What especially fueled my sense of anticipation in 1994 was the fact that Saint Paul had just elected a new mayor, who had made riverfront development a top priority of his administration.  As a planner working for the city, I had been assigned to help the mayor craft his development agenda.  So I knew that his hope was for the city to embark on a ten-year riverfront revitalization project and then do something to celebrate its accomplishments after ten years.  I wondered if my terrapsychological insights could bear good fruit in this context.  So I began reading about the history of the Mississippi River in the Upper Midwest, hoping to find the missing piece to my terrapsychological puzzle.

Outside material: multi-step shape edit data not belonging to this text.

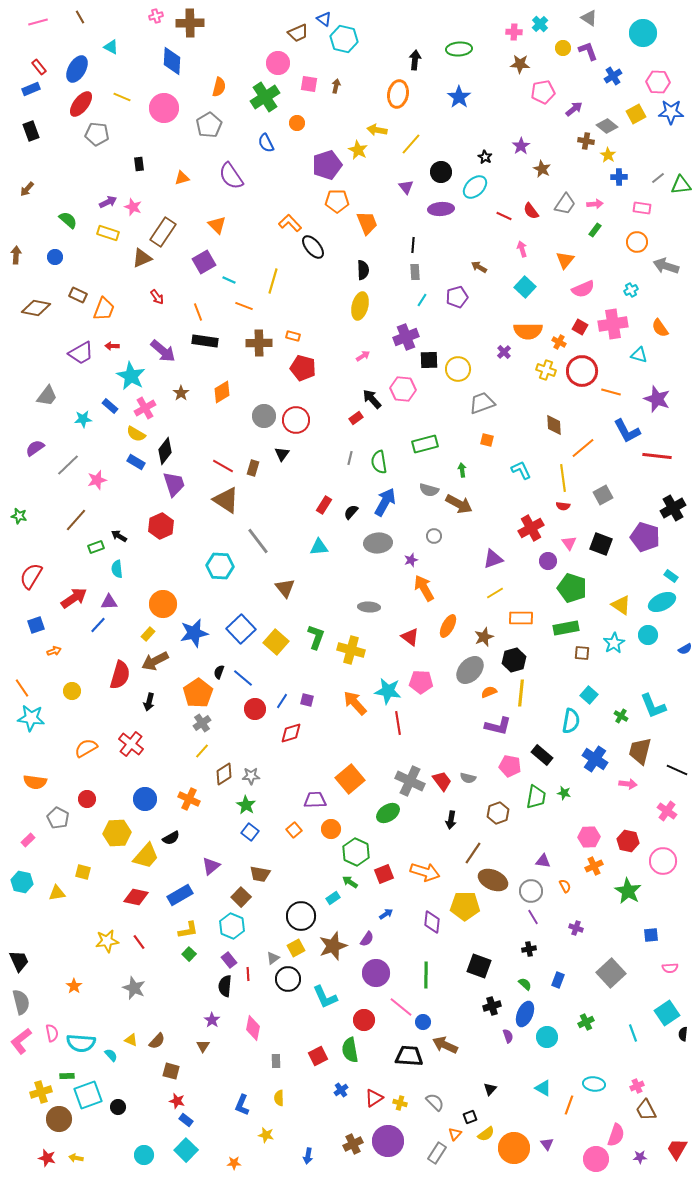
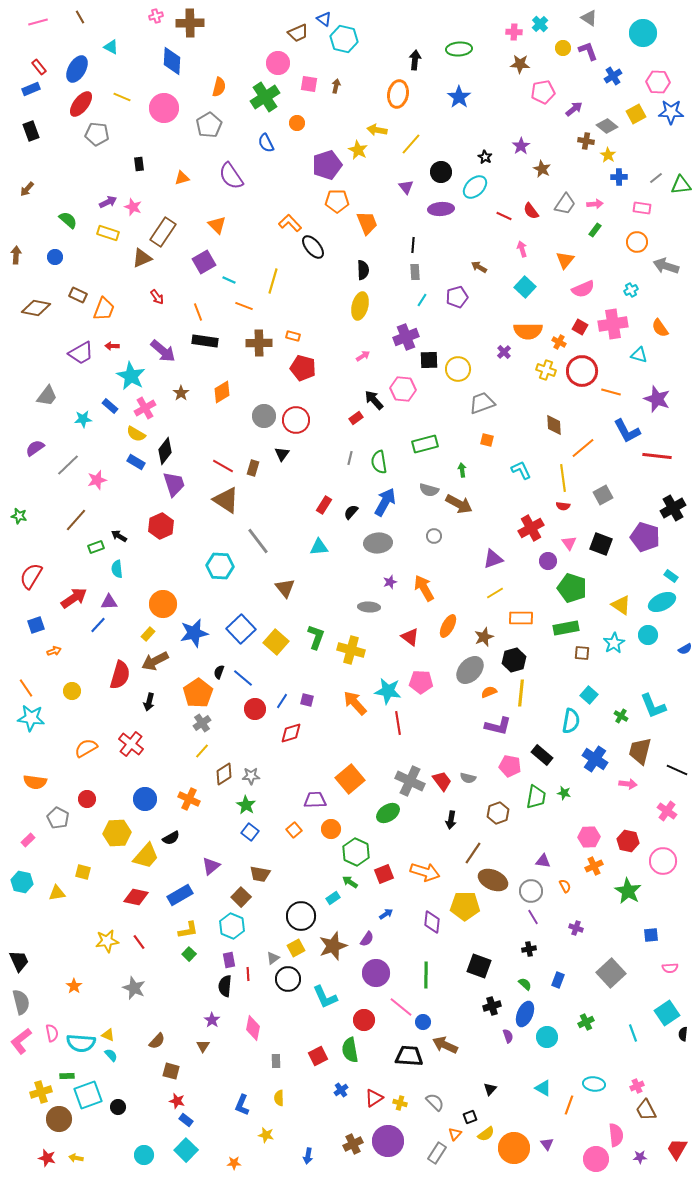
gray line at (658, 178): moved 2 px left
black arrow at (372, 399): moved 2 px right, 1 px down
purple star at (411, 560): moved 21 px left, 22 px down
orange line at (22, 688): moved 4 px right
purple rectangle at (229, 960): rotated 28 degrees clockwise
yellow triangle at (131, 1040): moved 23 px left, 5 px up
pink semicircle at (616, 1135): rotated 25 degrees counterclockwise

Almost immediately I found what I was looking for - in a classic book called Steamboating on the Upper Mississippi published in 1968 by a historian named William J. Peterson.  There I read of an event called "The Grand Excursion of 1854."  This event was evidently the largest and most spectacular tourist and visitor event in pre-Civil War U.S. history.  It celebrated the completion of the last link in the first seamless railroad connection between the East Coast and the Mississippi River, terminating then at Rock Island, Illinois.  To celebrate, several thousand East Coast dignitaries gathered in Chicago, took the train to Rock Island, and then boarded riverboats for an excursion to see the brand new city of Saint Paul and the famous Falls of St Anthony, located where Minneapolis soon would be.

I quickly sensed that this story represented the fulfillment of my terrapsychological dreams.  Our mayor's idea of celebrating ten years of riverfront revitalization would coincide exactly with the 150th anniversary of the Grand Excursion of 1854.  So why not re-create that excursion as the way to celebrate not just our city's riverfront revitalization, but the revitalization of the entire Upper Mississippi River Valley?  I did have a few nagging questions, however.  Why was it that I'd never heard of the story of the 1854 Grand Excursion before?  Why was it completely forgotten by almost everyone else in our city, when it seemed to feature Saint Paul so prominently?  And would other cities along 400 miles of the river find this story to be meaningful to them?